Originally, the jack-in-the-box was made out of wood, but with new technology the toy could be constructed from printed cardboard. Around the 1930s, the jack-in-the-box became a wind-up toy made from tin. Additionally, the rare, contemporary ones would play songs other than Pop Goes the Weasel, such as Brahms’s Lullaby, Twinkle Twinkle Little Star, Rock-a-bye Baby and more. Over the years, the jack-in-the-box has evolved into characters other than the clown, such as Winnie the Pooh, The Cat in the Hat, the Three Little Pigs, generic kittens, generic dogs, Curious George, Santa Claus, generic giraffes, Mickey Mouse and so on.

== Distributors ==
Starting in 1935 and continuing for 20 years, the first company to take on the distribution of the toy was a very small firm named Joy Toy. The company is located in Italy as well as the Netherlands.
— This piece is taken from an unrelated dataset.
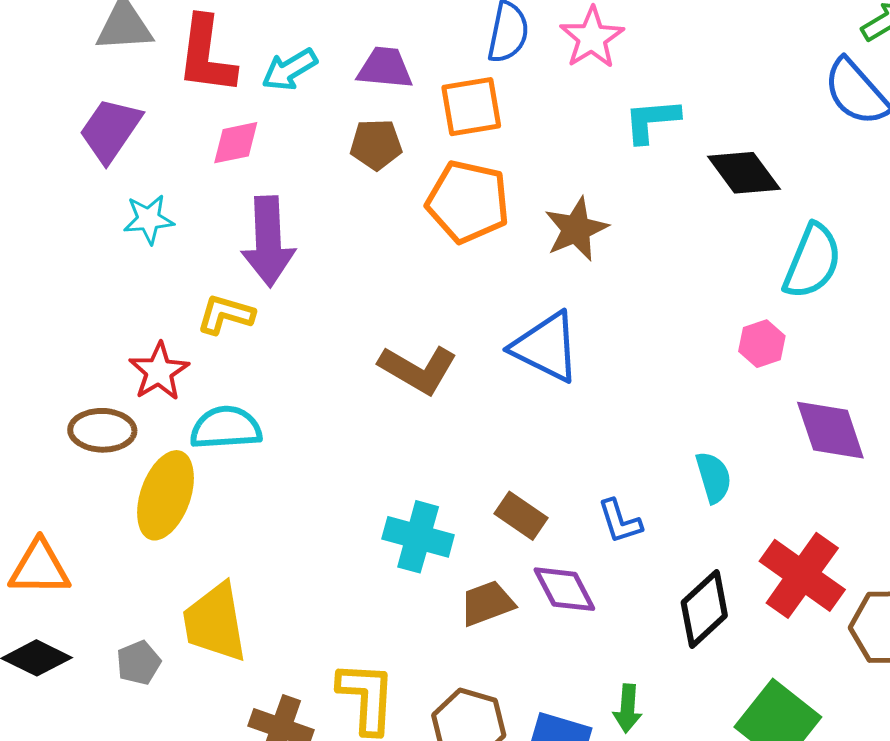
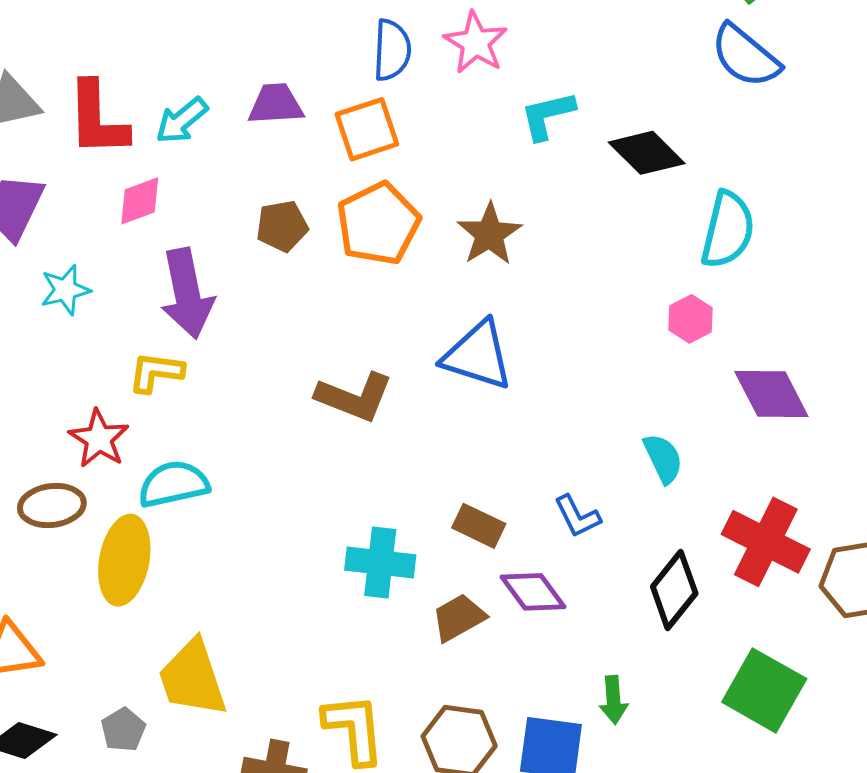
brown pentagon: (376, 144) -> (282, 226), moved
orange pentagon: (468, 202) -> (378, 224), turned -30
Since then, Fisher Price, Chad Valley, Mattel and Tomy have all played a major role in distributing the jack-in-the-box.

== In popular culture ==
- The jack-in-the-box has been used for centuries by cartoonists as a way to describe and poke fun at politicians.
- The American fast food company Jack in the Box began using the toy and the phrase as their mascot in the early 1950s.
- A 1945 Disney cartoon called The Clock Watcher shows Donald Duck making many failed attempts to close a Jack-in-the-box.